News of Riverton, Lander and Fremont County, Wyoming, from the Ranger's award winning journalists.
Riding with the Rangers
Jul 11, 2012 - By Steven R. Peck
The death of Carolyn B. Tyler ends the long career of a pioneering newspaperwoman
Fremont County has lost one of its significant citizens. Carolyn Tyler is dead at age 77.
She worked for Riverton Ranger Inc. for 51 years and four months, including a quarter century as editor of the daily Ranger, and continued as a staff writer for a similar period after that.
She was the first woman to work as editor of a daily newspaper in Wyoming and remains one of the few. She influenced the careers of many dozens of young journalists. She won, we believe, more individual Wyoming Press Association Awards than any other person.

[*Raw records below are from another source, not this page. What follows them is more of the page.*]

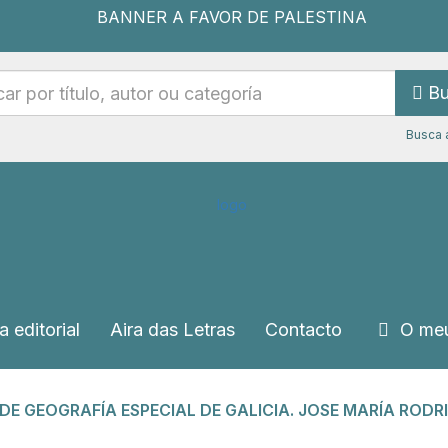
Bu
Busca 
a editorial
Aira das Letras
Contacto
O meu
E GEOGRAFÍA ESPECIAL DE GALICIA. JOSE MARÍA RODRI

No Riverton resident was better known to the public over the past 50 years than our Carolyn.
She wrote countless news stories, columns, obituaries, wedding announcements, birth announcements, police, fire and ambulance logs.
She interviewed political candidates and wrote about community issues for 30 general elections, doling out assignments and checking progress of news stories via thousands of staff meetings.
She answered the Ranger telephone, greeted office visitors, and made news decisions. She manned the office on election night, logging vote totals and transcribing them on huge tote boards as excited visitors waited for the results.
She built an enormous institutional memory of Riverton and Fremont County, cultivating and maintaining confidential, secure relationships with sensitive news sources who learned they could trust her to be fair and discreet.
When it came time to break the difficult story, she didn't shrink from the duty. As a newswoman, she was tough as nails when she needed to be, and many news subjects who doubted it learned the truth the hard way. She fielded uncountable complaints, heard untold disagreements and mediated myriad disputes.
As a columnist, she made Ranger readers familiar with her Nebraska roots, her husband, her parents, her nieces and nephews, her friends and, memorably, her dogs.
She typed up tens of thousands of letters to Santa Claus, compiled detailed indices for the annual Ranger Mining Edition, and proofread tens of thousands of letters, press releases and pieces of mail.
She shot innumerable photographs and processed roll after roll of film in the dark and smell of the chemical darkroom. She combed the Associated Press wire day after day, year after year, working in close proximity to the huge, clattering teletype machines.
She embraced technology to help her do her work better, beginning with early telephone headsets, rudimentary computers and portable cameras.
She used faxes, remote computer bulletin boards and e-mail before most people had even heard of them. She adopted a laptop computer, a wireless keyboard, a wireless computer mouse, a large-screen computer monitor, a smartphone and tablet computer far ahead of widespread consumer demand for them.
And she did it all while doing daily battle with debilitating physical challenges, beginning with polio at age 20, then the lifetime of post-polio ailments that limited her mobility, her strength, the normal functioning of her body, and her energy.
These obstacles led to innovations in personal transportation for Carolyn, who had automobiles with hand-only controls, custom-made vans to accommodate her immobility, a striking electric "tricycle" that she drove to and from work for years, and finally her distinctive power chair in which she traveled the streets of Riverton.
Superseding it all were a fierce loyalty, iron-clad determination and unflagging courage that few human beings could comprehend, much less match. Many readers were unaware of Carolyn's physical trials. Those who were familiar with them marveled -- absolutely marveled -- at her willingness to keep moving forward in the face of a mountain of potential discouragement.
Even after her physical limitations required her departure as editor in 1986, she found vital ways to contribute to the daily newspaper product as a staff writer from home. She never missed a beat -- or a deadline.
Only Ranger co-founder and longtime publisher Robert A. Peck ever worked longer on the Ranger payroll than Carolyn.
No one will ever again occupy a place of such combined significance, influence and longevity on our staff.
A feature of our newspaper for many years was an opinion-page feature called "Riding With the Rangers," assembled from tidbits of commentary, humor and observations from various staff members and assembled into a single column. Carolyn, of course, pieced together that column more than anyone else.
We lost her on Tuesday afternoon. Today is the first day since early 1961 that she hasn't been a member of The Ranger news staff. But we like to think that she still is, and always will be, Riding With the Rangers.